Explanation: MLE for the Mean

Intuition

If someone gives you a bunch of data points (say, the height and weight of several people) and asks you, "What's the most likely center of this data?" your immediate reaction would naturally be to calculate the average.

This problem shows mathematically that for data following a Multivariate Gaussian (Normal) distribution, the Maximum Likelihood Estimate (MLE) of the center (mean vector $\mu$) is exactly what common sense dictates: the sample mean.

The Likelihood Landscape

Imagine the data points are scattered in a 2D space. The Gaussian distribution forms a bell-shaped curve over this space.

• We want to find the exact position of the "peak" (the mean $\mu$) of this bell curve such that the probability of having observed our given data points is maximized.
• The term $(x_i - \mu)^T \Sigma^{-1} (x_i - \mu)$ is a distance measure (called Mahalanobis distance) between a data point $x_i$ and the mean $\mu$, scaled by how stretched the bell curve is ($\Sigma^{-1}$).

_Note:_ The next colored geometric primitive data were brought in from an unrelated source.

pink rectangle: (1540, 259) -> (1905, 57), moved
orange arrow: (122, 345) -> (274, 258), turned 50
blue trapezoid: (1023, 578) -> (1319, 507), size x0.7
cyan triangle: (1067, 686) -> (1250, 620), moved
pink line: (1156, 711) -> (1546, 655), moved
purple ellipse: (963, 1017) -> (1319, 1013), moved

To maximize the probability, we must minimize these distances.

graph TD
    A[Data Points] -->|Calculate Mahalanobis Dist| B(Min distance to peak)
    B -->|Take Derivative & Set to 0| C{Peak Location}
    C -->|Equals| D[Sample Mean]

Why it Makes Sense

When we set the derivative to zero: $\sum\_{i=1}^N \Sigma^{-1} (x_i - \mu) = 0$ The $\Sigma^{-1}$ scales all dimensions but ultimately acts like a constant weight that doesn't change where the zero-point lies. The total "pull" or "error" $(x_i - \mu)$ from all points must balance out to exactly zero. The only point that perfectly balances the forces from all existing data points is the center of mass—which is the arithmetic average: $\frac{1}{N}\sum x_i$.

Common Pitfalls

• Matrix derivative rules: Unlike scalar calculus where $x^2$ becomes $2x$, the derivative of a quadratic form $x^T A x$ gives $Ax + A^T x$. Forgetting that $A$ must be symmetric to simply call it $2Ax$ is a frequent mistake. Here, we correctly relied on $\Sigma$ being symmetric.